**Exercise directions:** When copying the records below, omit any image and print everything else exactly.
=-=-=-=-=
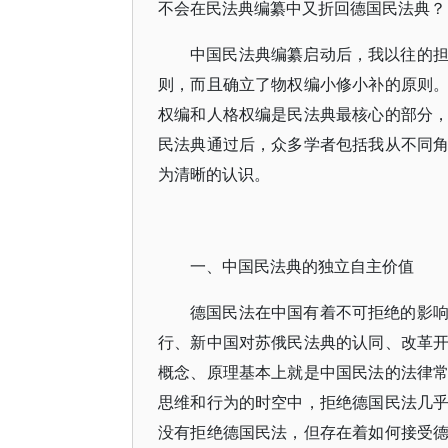
不会在民法典编纂中又折回德国民法典？
中国民法典编纂启动后，我以往的
则，而且确立了物权编小修小补的原则
权编和人格权编是民法典最核心的部分
民法典通过后，众多学者包括我从不同
为清晰的认识。
一、中国民法典的独立自主价值
德国民法在中国有着不可拒绝的影
行、新中国对苏俄民法典的认同、改革
概念、原理基本上就是中国民法的法律
思维和行为的时空中，拒绝德国民法几
没有拒绝德国民法，但存在着如何接受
=-=-=-=-=
**Worked solution:**
不会在民法典编纂中又折回德国民法典？
中国民法典编纂启动后，我以往的
则，而且确立了物权编小修小补的原则
权编和人格权编是民法典最核心的部分
民法典通过后，众多学者包括我从不同
为清晰的认识。
一、中国民法典的独立自主价值
德国民法在中国有着不可拒绝的影
行、新中国对苏俄民法典的认同、改革
概念、原理基本上就是中国民法的法律
思维和行为的时空中，拒绝德国民法几
没有拒绝德国民法，但存在着如何接受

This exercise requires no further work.